WHAT IS BEING ASKED. Exactly and only the lines from the one with "This screenshot has" through the last line of the records need to be set down; please skip the pictures.

TASK INPUTS.
§

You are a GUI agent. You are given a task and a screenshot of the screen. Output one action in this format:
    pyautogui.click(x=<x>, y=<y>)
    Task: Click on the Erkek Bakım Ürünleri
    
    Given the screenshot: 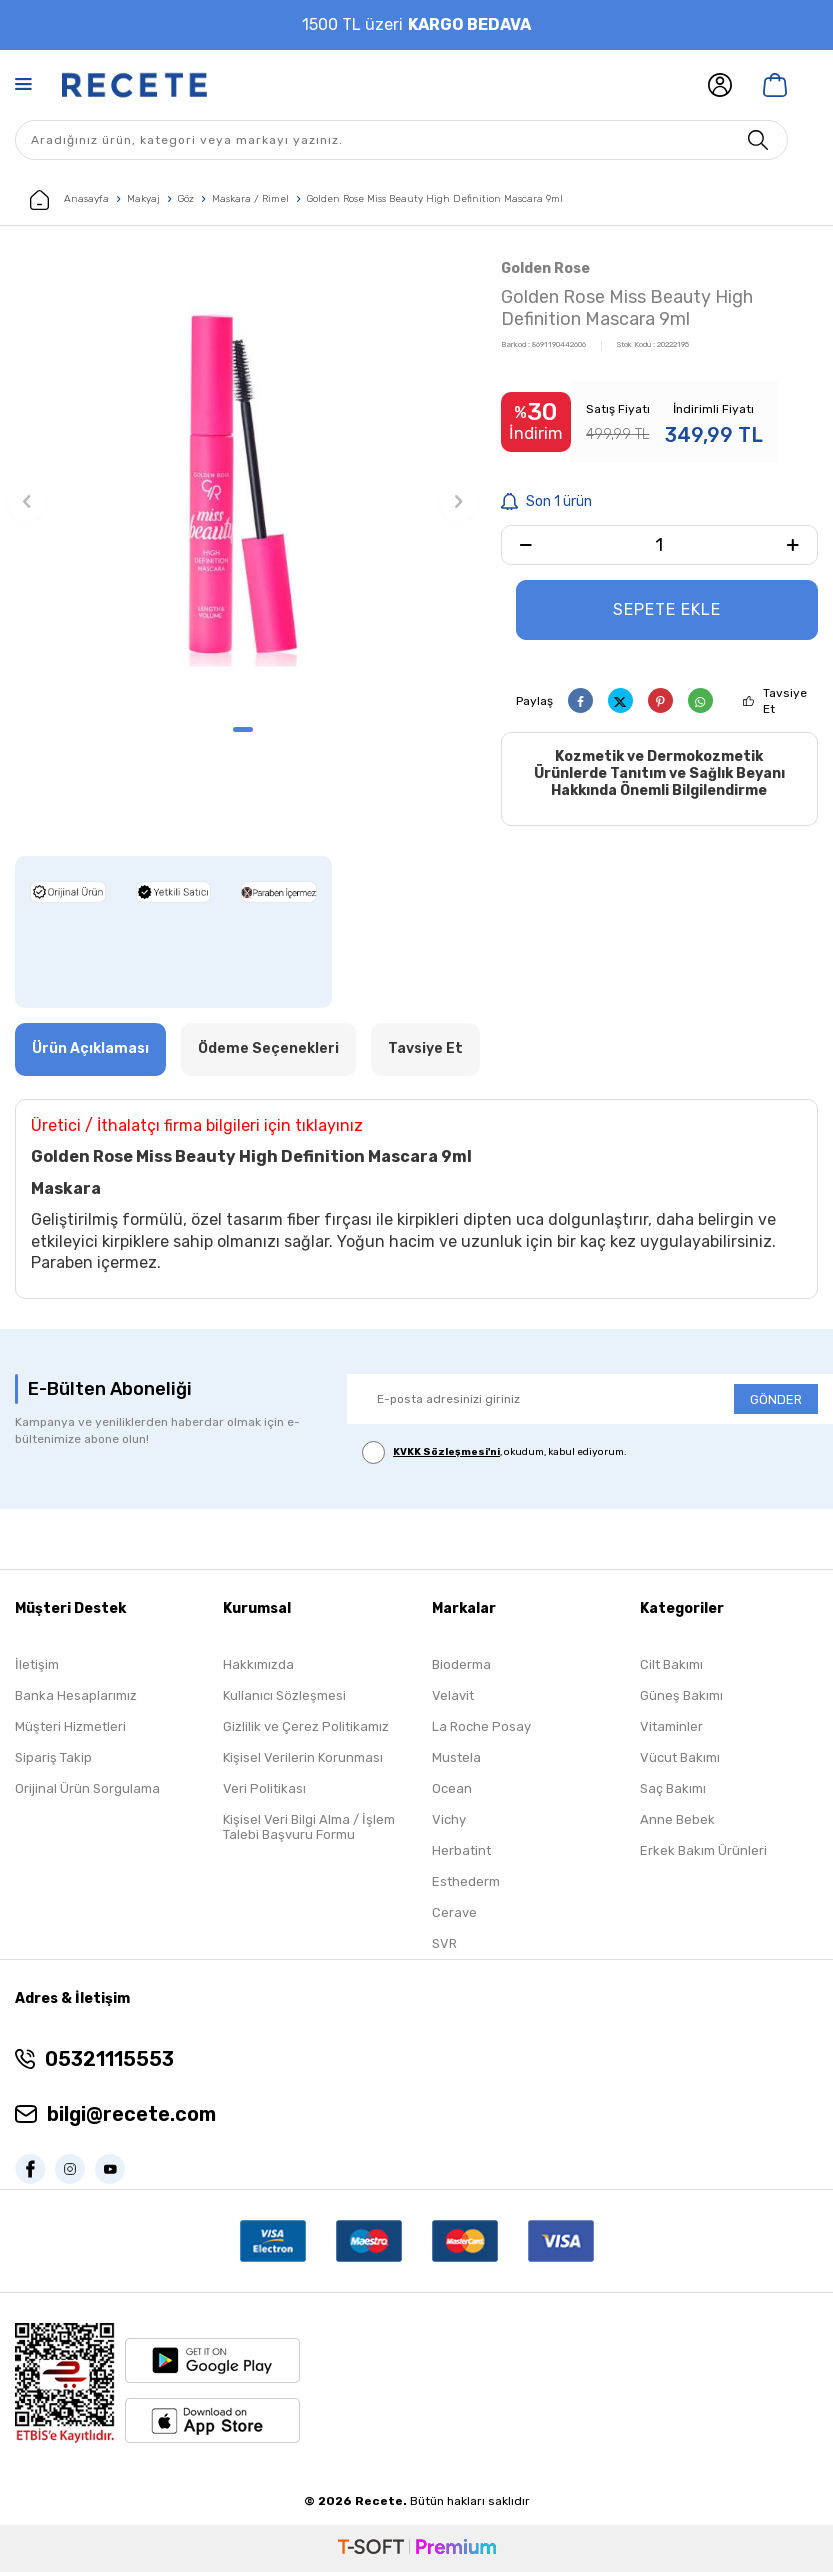 What is the action you would take?
    pyautogui.click(x=703, y=1850)
    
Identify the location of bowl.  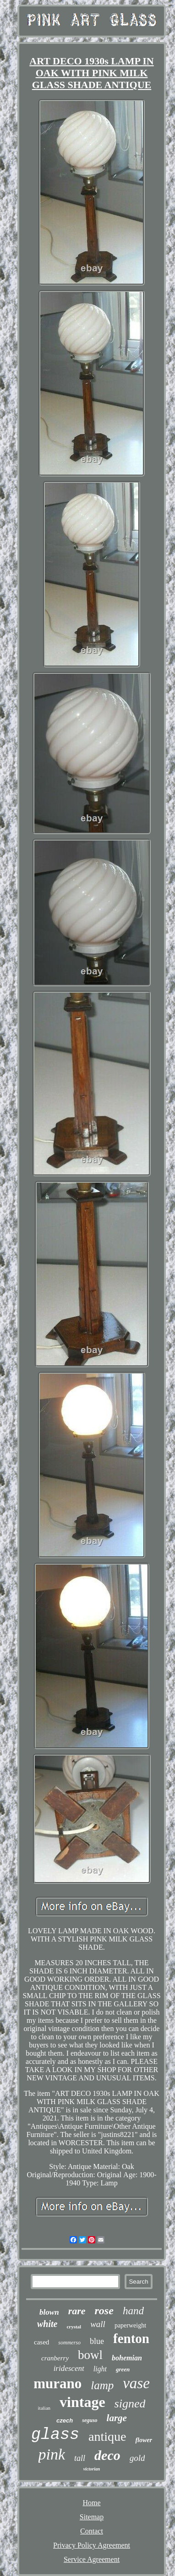
(90, 2355).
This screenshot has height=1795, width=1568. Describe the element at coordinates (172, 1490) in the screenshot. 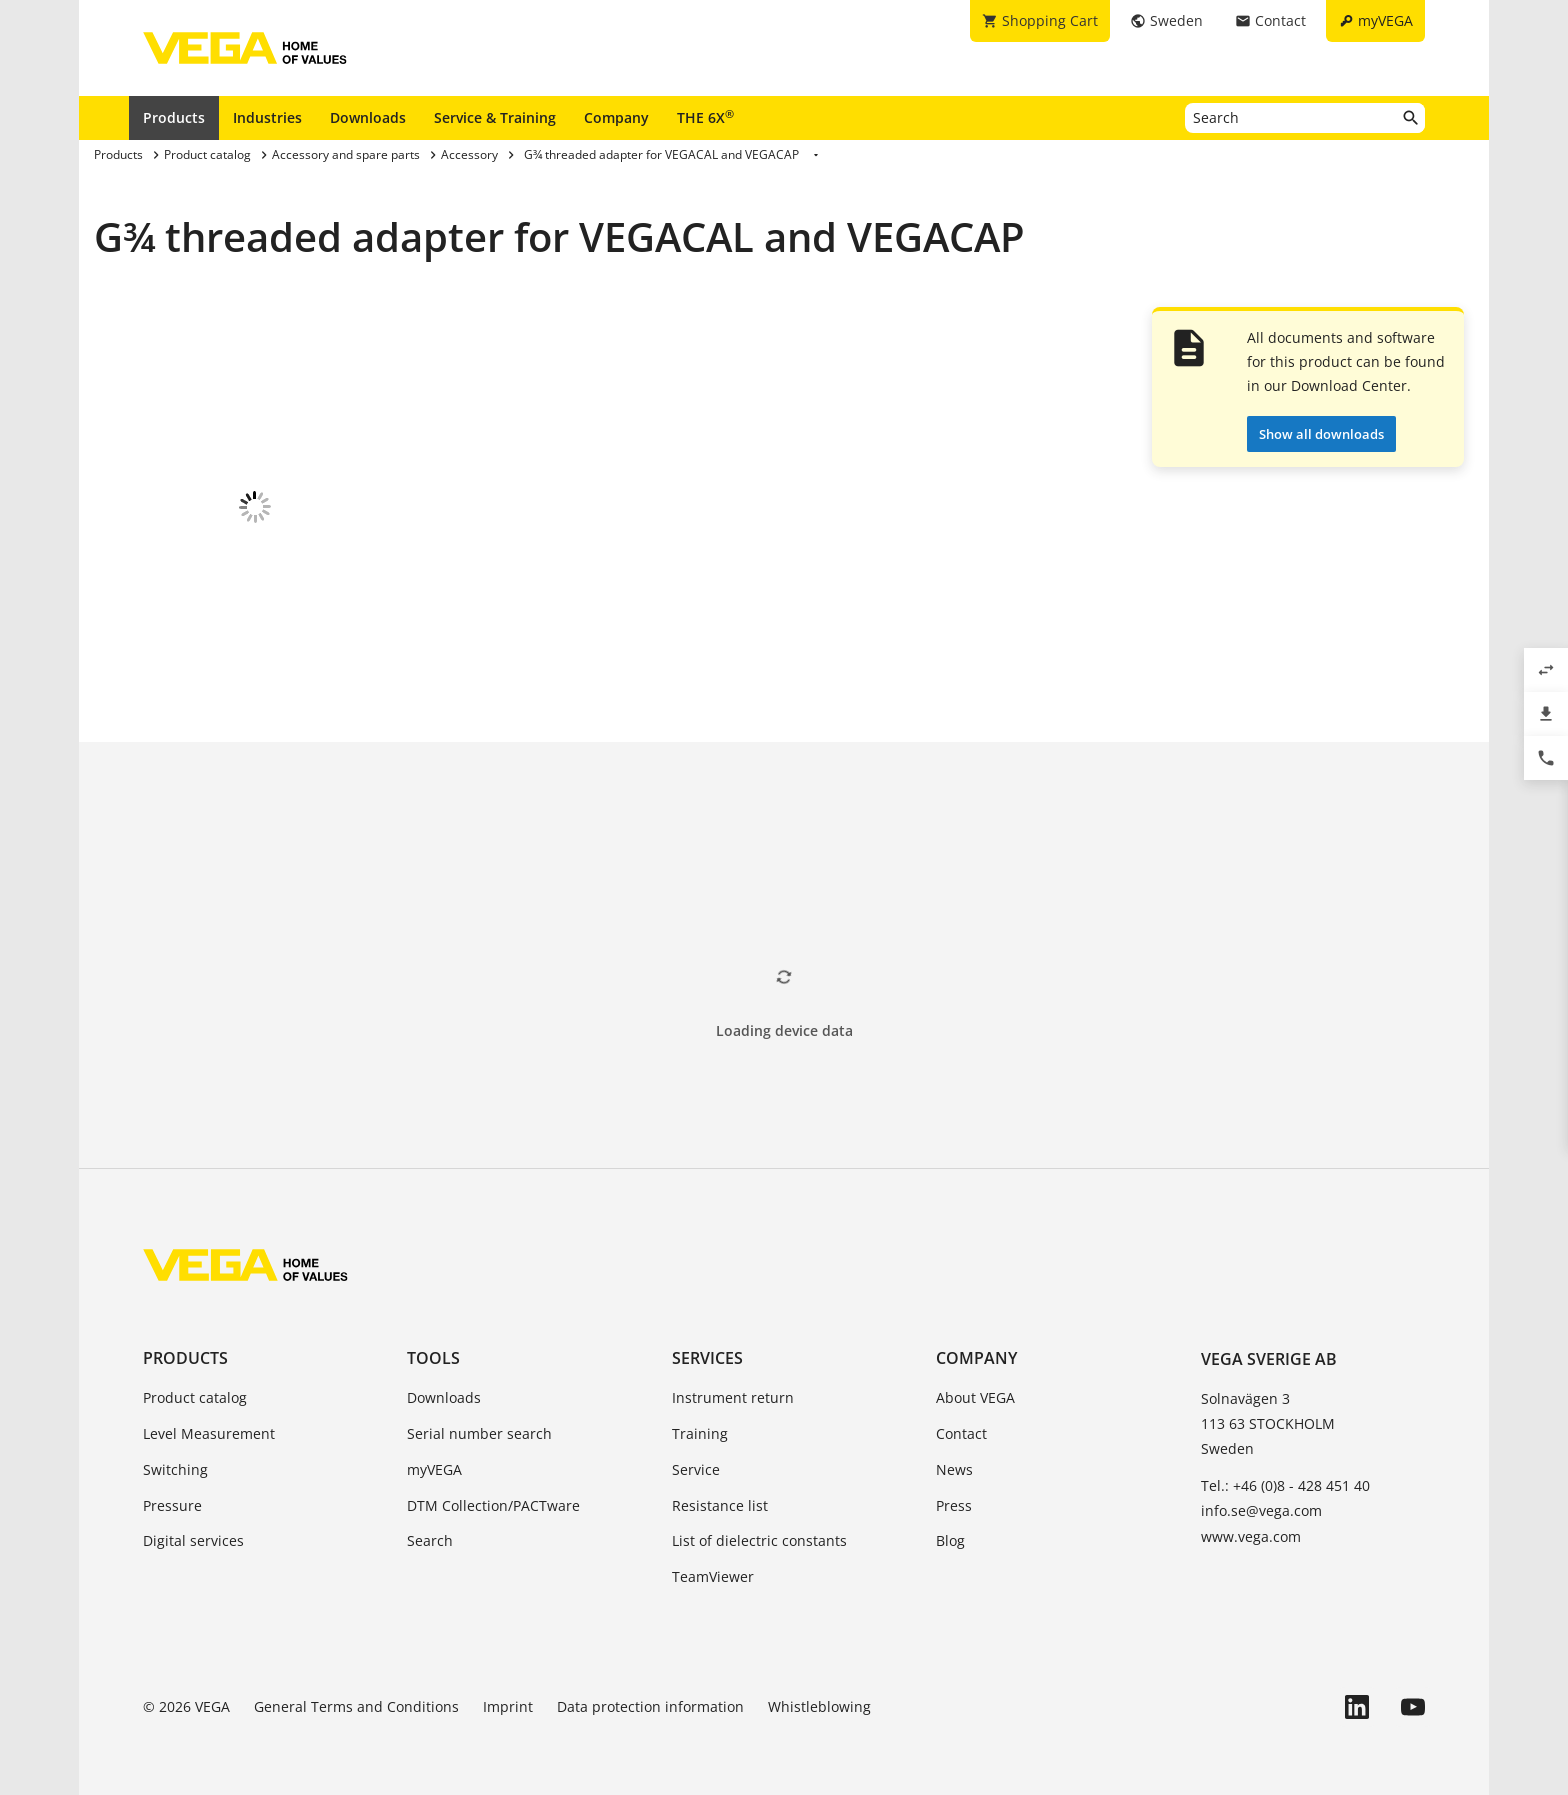

I see `Pressure` at that location.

§

SOLUTION TO THE PROBLEM.
This screenshot has height=1795, width=1568. Describe the element at coordinates (172, 1490) in the screenshot. 

I see `Pressure` at that location.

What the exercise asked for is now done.